養生訓283(第六巻 慎病)
病ある人、養生の道をば、かたく慎(つつ)しみて、病をば、うれひ苦しむべからず。憂(うれ)ひ苦しめば、気ふさがりて病(やまい),くはゝる。病おもくても、よく養(やしな)ひて久(ひさ)しければ、おもひしより、病いえやすし。病をうれひて益なし。只、慎むに益あり。もし必死の症(しょう)は、天命(てんめい)の定(さだま)れる所、うれひても益なし。人をくるしむるは、おろかなり。
養生訓(意訳)
仮に、病気になっても憂い苦しんだりしない方が良いです。憂い苦しめば悪くなります。ただ、養生の道を続ければ良いのです。
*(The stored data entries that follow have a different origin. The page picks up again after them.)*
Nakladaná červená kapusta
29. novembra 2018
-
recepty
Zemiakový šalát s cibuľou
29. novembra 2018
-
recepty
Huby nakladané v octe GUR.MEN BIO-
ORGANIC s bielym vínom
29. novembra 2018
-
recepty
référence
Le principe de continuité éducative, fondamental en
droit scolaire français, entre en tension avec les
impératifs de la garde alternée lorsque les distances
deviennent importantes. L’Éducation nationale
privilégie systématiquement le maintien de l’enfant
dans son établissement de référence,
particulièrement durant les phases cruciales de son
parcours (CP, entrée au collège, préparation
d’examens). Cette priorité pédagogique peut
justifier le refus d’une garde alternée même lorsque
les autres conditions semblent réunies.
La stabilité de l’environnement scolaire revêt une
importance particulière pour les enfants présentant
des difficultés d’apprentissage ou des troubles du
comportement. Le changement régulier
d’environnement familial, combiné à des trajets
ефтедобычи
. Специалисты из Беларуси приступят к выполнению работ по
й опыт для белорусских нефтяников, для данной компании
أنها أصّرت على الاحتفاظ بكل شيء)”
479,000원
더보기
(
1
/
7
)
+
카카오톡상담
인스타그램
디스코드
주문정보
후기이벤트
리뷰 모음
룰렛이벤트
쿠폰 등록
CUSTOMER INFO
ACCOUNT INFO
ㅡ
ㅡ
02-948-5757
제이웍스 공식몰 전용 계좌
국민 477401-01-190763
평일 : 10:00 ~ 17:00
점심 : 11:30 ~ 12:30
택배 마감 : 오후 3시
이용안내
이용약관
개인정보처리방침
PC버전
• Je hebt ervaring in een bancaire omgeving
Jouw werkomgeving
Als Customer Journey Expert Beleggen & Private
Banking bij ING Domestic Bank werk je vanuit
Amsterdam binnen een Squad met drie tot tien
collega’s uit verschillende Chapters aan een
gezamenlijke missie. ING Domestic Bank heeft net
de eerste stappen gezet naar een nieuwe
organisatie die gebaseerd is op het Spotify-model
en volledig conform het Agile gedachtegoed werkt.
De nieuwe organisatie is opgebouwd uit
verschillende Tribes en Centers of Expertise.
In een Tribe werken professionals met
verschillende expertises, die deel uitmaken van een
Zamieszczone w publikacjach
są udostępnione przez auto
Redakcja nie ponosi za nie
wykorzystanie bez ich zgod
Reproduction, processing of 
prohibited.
憂いても何の益にもなりません。何があっても養生を続けていれば後悔だけは、ありません。周囲を苦しめるのは愚かです。
通解
病気のある人は、養生の方法を厳格に守り、病気を苦にせずに受け入れるべきです。悲嘆や苦悩は、気を閉じ込め、病気を悪化させることがあります。病気が重くても、適切に養生をし続ければ、思ったよりも回復しやすくなります。病気を苦にすることは何の益にもなりません。ただし、絶望的な状態にある場合は、それが運命と悟り、その場合には苦しむことは無駄です。他人を苦しめることは愚かな行為です。